[Extracted records]

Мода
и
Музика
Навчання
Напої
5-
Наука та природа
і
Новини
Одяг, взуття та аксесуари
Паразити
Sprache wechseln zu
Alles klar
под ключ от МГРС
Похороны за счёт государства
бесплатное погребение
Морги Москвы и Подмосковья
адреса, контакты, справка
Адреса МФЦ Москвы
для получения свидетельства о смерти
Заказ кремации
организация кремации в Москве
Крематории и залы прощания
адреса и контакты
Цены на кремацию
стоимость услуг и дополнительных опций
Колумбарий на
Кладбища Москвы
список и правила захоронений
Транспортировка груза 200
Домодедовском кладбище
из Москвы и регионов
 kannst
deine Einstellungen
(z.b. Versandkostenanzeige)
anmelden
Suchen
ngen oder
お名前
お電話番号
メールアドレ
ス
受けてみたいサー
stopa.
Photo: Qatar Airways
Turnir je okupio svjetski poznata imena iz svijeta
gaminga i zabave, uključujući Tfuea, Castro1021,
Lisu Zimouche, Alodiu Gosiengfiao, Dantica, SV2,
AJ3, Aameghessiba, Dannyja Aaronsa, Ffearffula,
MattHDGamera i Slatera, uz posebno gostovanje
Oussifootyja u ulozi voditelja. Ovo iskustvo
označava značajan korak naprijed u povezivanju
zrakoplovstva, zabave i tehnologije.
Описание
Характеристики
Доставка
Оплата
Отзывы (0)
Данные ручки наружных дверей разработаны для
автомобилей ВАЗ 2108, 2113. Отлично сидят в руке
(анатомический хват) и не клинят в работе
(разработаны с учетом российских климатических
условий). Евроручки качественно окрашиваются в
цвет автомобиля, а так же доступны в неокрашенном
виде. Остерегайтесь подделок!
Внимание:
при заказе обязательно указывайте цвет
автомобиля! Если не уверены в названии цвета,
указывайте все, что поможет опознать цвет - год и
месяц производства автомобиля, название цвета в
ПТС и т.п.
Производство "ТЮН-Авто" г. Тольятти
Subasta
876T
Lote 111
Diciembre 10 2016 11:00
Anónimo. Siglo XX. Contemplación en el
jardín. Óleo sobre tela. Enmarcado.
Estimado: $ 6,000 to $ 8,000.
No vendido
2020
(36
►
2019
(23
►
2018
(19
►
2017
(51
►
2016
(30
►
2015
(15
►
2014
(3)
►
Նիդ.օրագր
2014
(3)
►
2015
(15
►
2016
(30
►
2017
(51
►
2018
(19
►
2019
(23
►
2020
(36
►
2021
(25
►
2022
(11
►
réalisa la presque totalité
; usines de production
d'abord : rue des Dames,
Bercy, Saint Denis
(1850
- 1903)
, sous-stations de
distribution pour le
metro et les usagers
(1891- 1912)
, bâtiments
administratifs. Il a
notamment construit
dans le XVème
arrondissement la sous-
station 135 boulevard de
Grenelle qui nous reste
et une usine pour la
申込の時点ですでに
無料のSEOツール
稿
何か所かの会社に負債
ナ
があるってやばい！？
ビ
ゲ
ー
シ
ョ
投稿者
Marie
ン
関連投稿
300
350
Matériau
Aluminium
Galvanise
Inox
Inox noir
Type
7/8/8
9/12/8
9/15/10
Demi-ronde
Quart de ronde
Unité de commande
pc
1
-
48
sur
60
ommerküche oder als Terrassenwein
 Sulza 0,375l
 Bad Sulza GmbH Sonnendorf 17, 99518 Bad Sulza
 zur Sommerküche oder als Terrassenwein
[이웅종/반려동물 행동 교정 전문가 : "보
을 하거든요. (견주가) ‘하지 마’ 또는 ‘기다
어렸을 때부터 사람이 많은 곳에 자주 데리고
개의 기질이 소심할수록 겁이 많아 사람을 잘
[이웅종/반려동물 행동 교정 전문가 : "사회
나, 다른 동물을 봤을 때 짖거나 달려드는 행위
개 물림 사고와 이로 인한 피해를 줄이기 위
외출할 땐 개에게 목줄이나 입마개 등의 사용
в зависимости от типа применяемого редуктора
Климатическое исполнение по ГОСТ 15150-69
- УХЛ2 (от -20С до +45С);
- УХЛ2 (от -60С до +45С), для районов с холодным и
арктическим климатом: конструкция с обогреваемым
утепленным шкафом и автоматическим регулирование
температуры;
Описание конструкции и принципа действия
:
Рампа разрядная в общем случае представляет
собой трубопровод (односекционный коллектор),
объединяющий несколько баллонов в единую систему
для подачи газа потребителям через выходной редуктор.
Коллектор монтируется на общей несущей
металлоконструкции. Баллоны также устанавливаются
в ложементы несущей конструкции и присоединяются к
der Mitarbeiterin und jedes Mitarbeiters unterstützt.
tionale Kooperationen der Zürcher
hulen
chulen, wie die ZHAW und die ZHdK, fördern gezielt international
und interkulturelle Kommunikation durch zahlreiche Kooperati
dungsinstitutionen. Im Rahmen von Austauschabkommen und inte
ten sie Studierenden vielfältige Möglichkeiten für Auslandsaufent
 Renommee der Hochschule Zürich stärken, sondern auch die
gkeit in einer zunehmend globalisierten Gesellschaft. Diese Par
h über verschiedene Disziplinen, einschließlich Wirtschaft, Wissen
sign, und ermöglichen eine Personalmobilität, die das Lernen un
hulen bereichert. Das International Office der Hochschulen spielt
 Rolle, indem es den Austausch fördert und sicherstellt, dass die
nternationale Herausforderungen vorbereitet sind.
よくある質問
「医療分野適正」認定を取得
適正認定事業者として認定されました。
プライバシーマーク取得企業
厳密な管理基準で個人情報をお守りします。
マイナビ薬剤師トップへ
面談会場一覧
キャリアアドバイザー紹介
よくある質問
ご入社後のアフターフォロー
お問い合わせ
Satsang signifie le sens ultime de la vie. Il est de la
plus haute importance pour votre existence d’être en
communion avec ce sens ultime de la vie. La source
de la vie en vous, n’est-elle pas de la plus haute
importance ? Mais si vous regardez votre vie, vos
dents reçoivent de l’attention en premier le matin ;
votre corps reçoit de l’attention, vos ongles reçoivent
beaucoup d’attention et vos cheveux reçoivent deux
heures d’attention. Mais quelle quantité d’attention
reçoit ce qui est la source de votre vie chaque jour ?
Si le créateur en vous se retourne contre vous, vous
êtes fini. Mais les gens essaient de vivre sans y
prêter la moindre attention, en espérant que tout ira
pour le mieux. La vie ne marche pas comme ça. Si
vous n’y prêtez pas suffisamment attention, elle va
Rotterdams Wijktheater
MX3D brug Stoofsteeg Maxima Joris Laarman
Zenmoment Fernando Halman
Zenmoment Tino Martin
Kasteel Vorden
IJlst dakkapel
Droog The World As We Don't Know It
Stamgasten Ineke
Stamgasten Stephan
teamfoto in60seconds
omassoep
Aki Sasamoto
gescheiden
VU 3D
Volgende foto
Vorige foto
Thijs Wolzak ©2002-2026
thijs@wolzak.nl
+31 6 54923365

=== Task statement ===
Go through the data above from its first line and copy each line exactly, stopping once the line with "Diciembre 10 2016 11:00" has been copied.

=== Task answer ===
Мода
и
Музика
Навчання
Напої
5-
Наука та природа
і
Новини
Одяг, взуття та аксесуари
Паразити
Sprache wechseln zu
Alles klar
под ключ от МГРС
Похороны за счёт государства
бесплатное погребение
Морги Москвы и Подмосковья
адреса, контакты, справка
Адреса МФЦ Москвы
для получения свидетельства о смерти
Заказ кремации
организация кремации в Москве
Крематории и залы прощания
адреса и контакты
Цены на кремацию
стоимость услуг и дополнительных опций
Колумбарий на
Кладбища Москвы
список и правила захоронений
Транспортировка груза 200
Домодедовском кладбище
из Москвы и регионов
 kannst
deine Einstellungen
(z.b. Versandkostenanzeige)
anmelden
Suchen
ngen oder
お名前
お電話番号
メールアドレ
ス
受けてみたいサー
stopa.
Photo: Qatar Airways
Turnir je okupio svjetski poznata imena iz svijeta
gaminga i zabave, uključujući Tfuea, Castro1021,
Lisu Zimouche, Alodiu Gosiengfiao, Dantica, SV2,
AJ3, Aameghessiba, Dannyja Aaronsa, Ffearffula,
MattHDGamera i Slatera, uz posebno gostovanje
Oussifootyja u ulozi voditelja. Ovo iskustvo
označava značajan korak naprijed u povezivanju
zrakoplovstva, zabave i tehnologije.
Описание
Характеристики
Доставка
Оплата
Отзывы (0)
Данные ручки наружных дверей разработаны для
автомобилей ВАЗ 2108, 2113. Отлично сидят в руке
(анатомический хват) и не клинят в работе
(разработаны с учетом российских климатических
условий). Евроручки качественно окрашиваются в
цвет автомобиля, а так же доступны в неокрашенном
виде. Остерегайтесь подделок!
Внимание:
при заказе обязательно указывайте цвет
автомобиля! Если не уверены в названии цвета,
указывайте все, что поможет опознать цвет - год и
месяц производства автомобиля, название цвета в
ПТС и т.п.
Производство "ТЮН-Авто" г. Тольятти
Subasta
876T
Lote 111
Diciembre 10 2016 11:00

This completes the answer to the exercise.